++++ RECORDS FOR THIS EXERCISE ++++

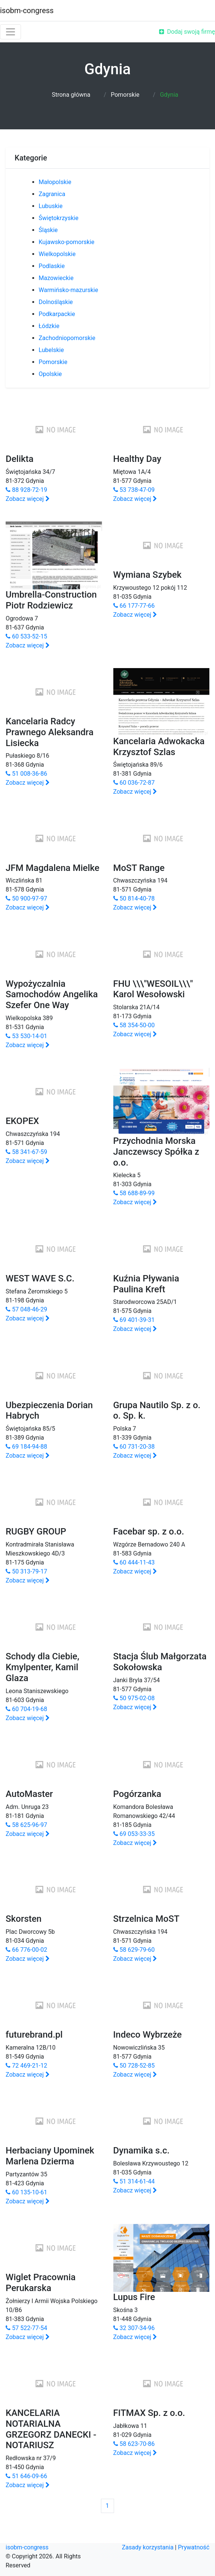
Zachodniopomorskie (67, 338)
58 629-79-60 (134, 1949)
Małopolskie (55, 182)
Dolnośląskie (56, 302)
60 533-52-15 (26, 636)
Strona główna (71, 94)
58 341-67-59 (26, 1151)
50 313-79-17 (26, 1571)
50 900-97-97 (26, 898)
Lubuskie (51, 206)
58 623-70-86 (134, 2443)
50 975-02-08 (134, 1698)
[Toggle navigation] (10, 31)
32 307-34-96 (134, 2328)
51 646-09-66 (26, 2476)
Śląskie (48, 230)
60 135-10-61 (26, 2192)
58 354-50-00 (134, 1025)
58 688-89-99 (134, 1193)
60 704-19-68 (26, 1709)
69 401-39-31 (134, 1319)
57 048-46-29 (26, 1309)
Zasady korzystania (148, 2547)
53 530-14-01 (26, 1036)
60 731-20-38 (134, 1446)
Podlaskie (52, 266)
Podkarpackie (57, 314)
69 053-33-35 (134, 1833)
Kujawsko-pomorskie (67, 242)
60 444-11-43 (134, 1562)
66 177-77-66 (134, 605)
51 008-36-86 (26, 773)
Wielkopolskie (57, 254)
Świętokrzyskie (58, 218)
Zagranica (52, 194)
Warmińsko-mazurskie (68, 290)
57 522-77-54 (26, 2328)
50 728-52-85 (134, 2065)
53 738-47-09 (134, 489)
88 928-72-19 (26, 489)
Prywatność (193, 2547)
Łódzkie (49, 326)
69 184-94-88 (26, 1446)
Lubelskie (51, 350)
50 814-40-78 (134, 898)
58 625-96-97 (26, 1824)
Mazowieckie (56, 278)
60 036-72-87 (134, 782)
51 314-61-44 (134, 2181)
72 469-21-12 (26, 2065)
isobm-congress (27, 10)
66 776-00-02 (26, 1949)
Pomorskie (125, 94)
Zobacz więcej (28, 498)
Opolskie (50, 374)
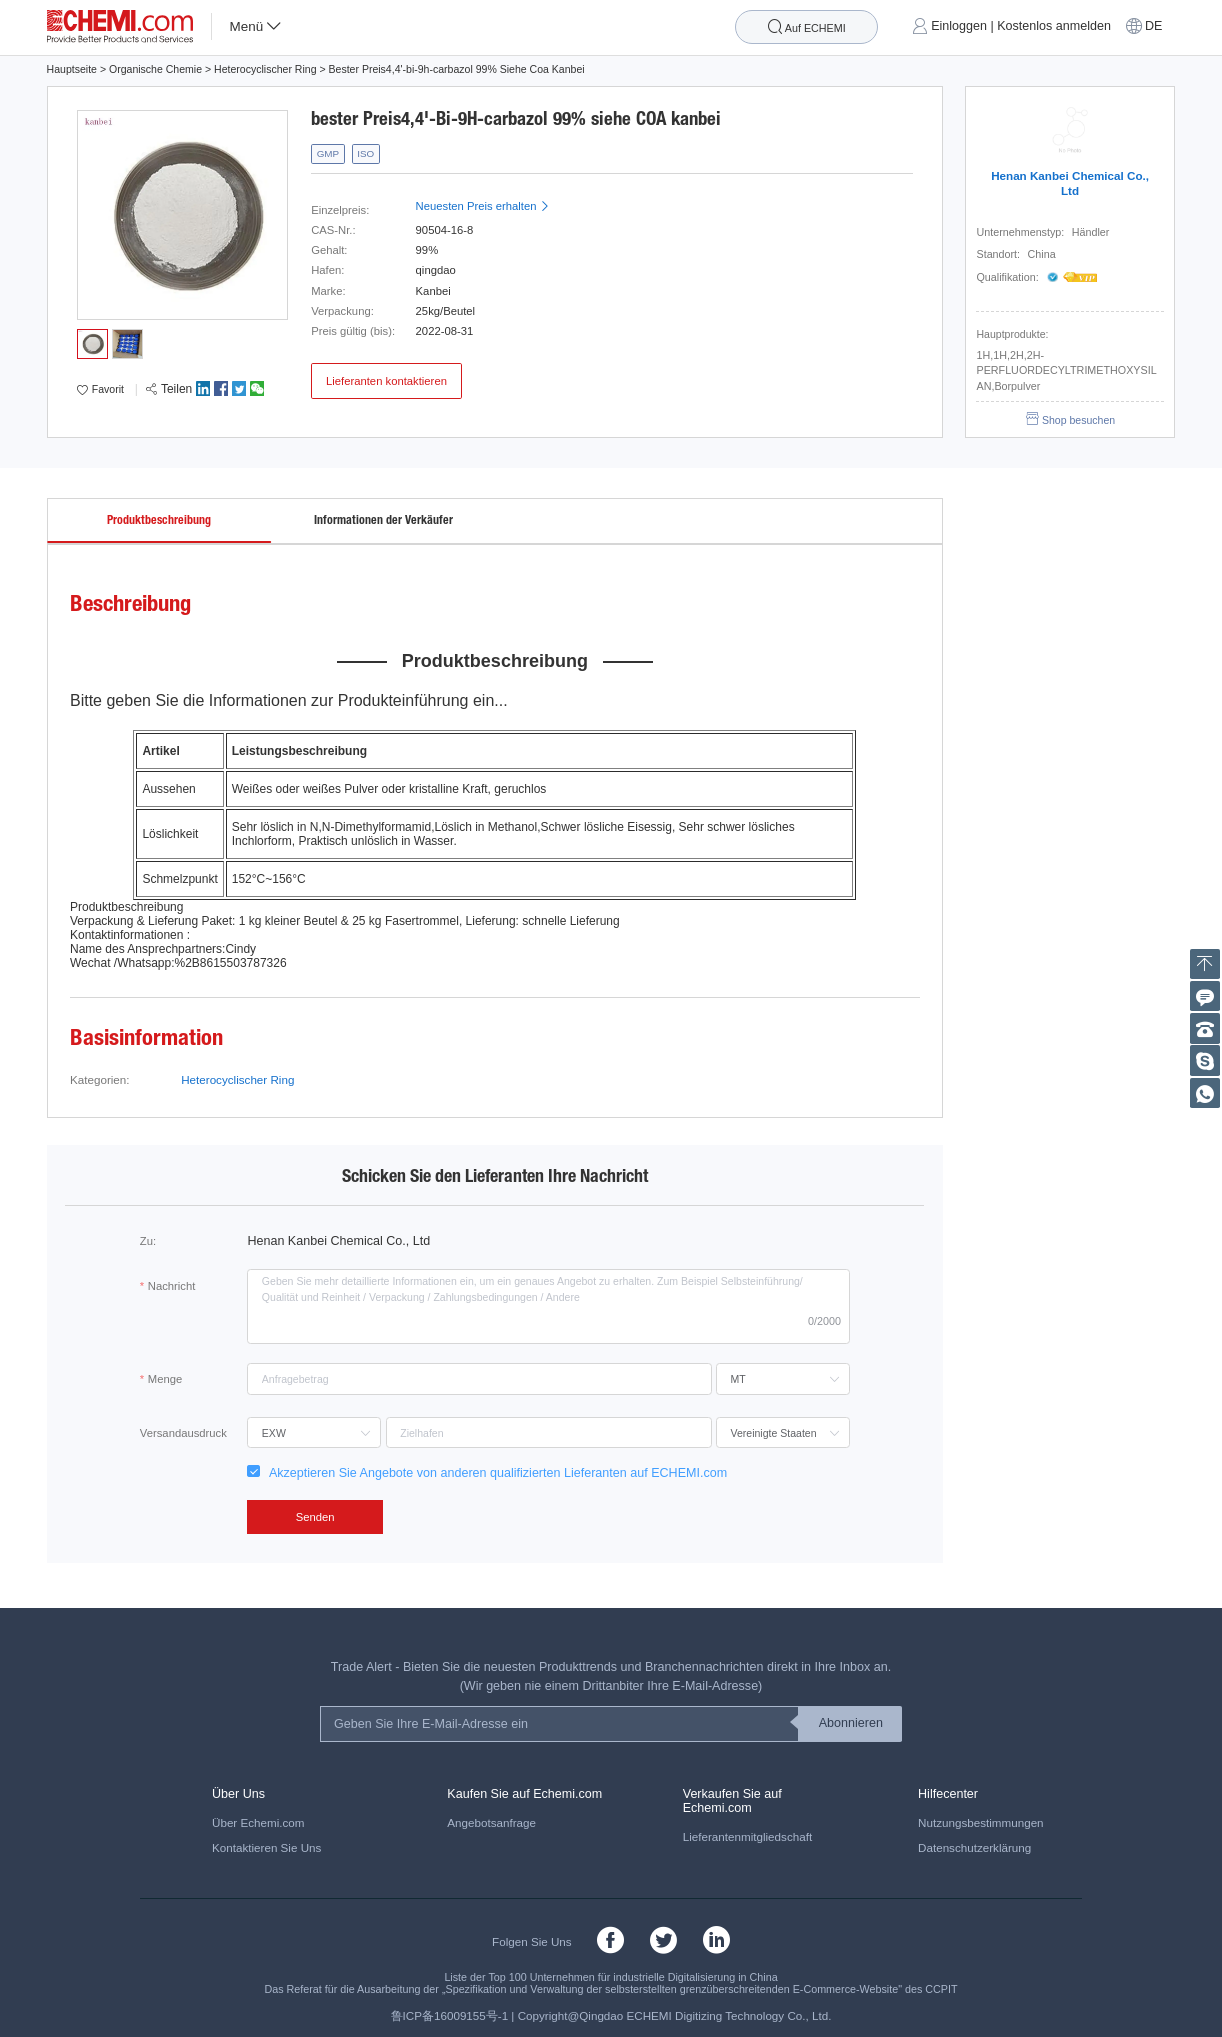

++++

WHAT YOU SHOULD DO =>
Restate all of the data word for word and include no pictures.

FINAL ANSWER =>
Zachodniopomorskie (67, 338)
58 629-79-60 (134, 1949)
Małopolskie (55, 182)
Dolnośląskie (56, 302)
60 533-52-15 (26, 636)
Strona główna (71, 94)
58 341-67-59 (26, 1151)
50 313-79-17 (26, 1571)
50 900-97-97 (26, 898)
Lubuskie (51, 206)
58 623-70-86 (134, 2443)
50 975-02-08 (134, 1698)
[Toggle navigation] (10, 31)
32 307-34-96 (134, 2328)
51 646-09-66 (26, 2476)
Śląskie (48, 230)
60 135-10-61 (26, 2192)
58 354-50-00 (134, 1025)
58 688-89-99 (134, 1193)
60 704-19-68 (26, 1709)
69 401-39-31 (134, 1319)
57 048-46-29 (26, 1309)
Zasady korzystania (148, 2547)
53 530-14-01 (26, 1036)
60 731-20-38 (134, 1446)
Podlaskie (52, 266)
Podkarpackie (57, 314)
69 053-33-35 (134, 1833)
Kujawsko-pomorskie (67, 242)
60 444-11-43 (134, 1562)
66 177-77-66 (134, 605)
51 008-36-86 (26, 773)
Wielkopolskie (57, 254)
Świętokrzyskie (58, 218)
Zagranica (52, 194)
Warmińsko-mazurskie (68, 290)
57 522-77-54 (26, 2328)
50 728-52-85 (134, 2065)
53 738-47-09 (134, 489)
88 928-72-19 (26, 489)
Prywatność (193, 2547)
Łódzkie (49, 326)
69 184-94-88 (26, 1446)
Lubelskie (51, 350)
50 814-40-78 (134, 898)
58 625-96-97 (26, 1824)
Mazowieckie (56, 278)
60 036-72-87 (134, 782)
51 314-61-44 (134, 2181)
72 469-21-12 (26, 2065)
isobm-congress (27, 10)
66 776-00-02 (26, 1949)
Pomorskie (125, 94)
Zobacz więcej (28, 498)
Opolskie (50, 374)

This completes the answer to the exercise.